Human-Centered Design From the Start
To ensure the innovations the Data-Driven Farming Prize is seeking are relevant to Nepali smallholder farmers, DAI and Nesta have conducted continuous human-centered design processes. We started by ensuring the prize and judging criteria reflected feedback from Nepali smallholder farmers themselves. We asked farmers, extension officers, and inputs dealers if the lack of data was a problem, and, if so, what problems access to timely data might solve. We also asked questions about literacy, mobile phone ownership (and access), disposable income, and household decision-making. We then profiled these conversations in blogs so that competitors had a clear picture of their prospective customers. On the judging side, DAI and Nesta honed the criteria and made sure the Prize’s judges—including DAI’s Kristen Roggemann—noted whether the submitted solutions were responsive to the needs and daily lives of smallholders.
An actual haat bazaar in Nepalgunj, where we conducted end-user interviews. Photo by Nesta.
Of the 143 applicants, our judges selected 13 finalist teams. The Data-Driven Farming Prize put a co-creation workshop at the center of our process because we wanted to convey to competitors:
- A common understanding about the data
- The challenges and opportunities in the Nepali agriculture sector
- The needs of smallholders
- Our conviction that comprehensive, responsive, and commercially successful innovation would occur only if the competitors collaborated with experts, Nepali farmers, and each other
To reinforce this, just prior to the haat bazaar, the finalists completed an intensive Lean Start-Up session. They were reminded by mentors that early success is predicated on direct collaboration with customers and focused products and services that demonstrate responsiveness to their needs. Mentors counseled finalists to ask questions like “Is this useful to you?”; “Does this respond to a farming challenge you experience?”; and “Would you be able to integrate this into your life?”

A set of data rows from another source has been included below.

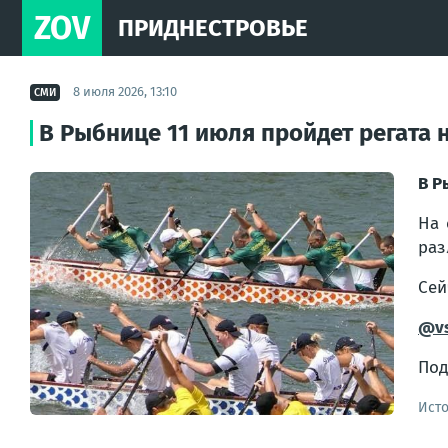
ZOV
ПРИДНЕСТРОВЬЕ
8 июля 2026, 13:10
СМИ
В Рыбнице 11 июля пройдет регата 
В Р
На 
раз
Сей
@v
Под
Ист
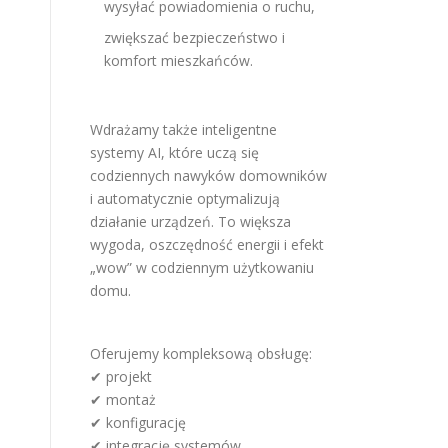
wysyłać powiadomienia o ruchu,
zwiększać bezpieczeństwo i
komfort mieszkańców.
Wdrażamy także inteligentne
systemy AI, które uczą się
codziennych nawyków domowników
i automatycznie optymalizują
działanie urządzeń. To większa
wygoda, oszczędność energii i efekt
„wow” w codziennym użytkowaniu
domu.
Oferujemy kompleksową obsługę:
✔ projekt
✔ montaż
✔ konfigurację
✔ integrację systemów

After a flurry of questions and counterfeit rupees changing hands, the haat bazaar closed with our visitors counseling competitors on how to improve the relevance of their products.
HCD-Driven Prize Process
The competitors would do well to keep this counsel in mind. In the weeks following the workshop, they are required to test their solutions with smallholders. Our judges will prioritize smallholder feedback on the solution’s usability and their willingness to pay in their assessments. As a capstone, in early September, DAI and Nesta will reconvene our 13 finalist teams in Nepal. The teams will pitch their innovations to the judges and Feed the Future delegates, network with Nepali agriculture entrepreneurs, and participate in a second, extended haat bazaar. Along the way, the teams will demonstrate the modifications they made to make their solutions more Nepali smallholder-appropriate. But this time, instead of fake rupees, four winners will earn more than US$300,000 in prize money.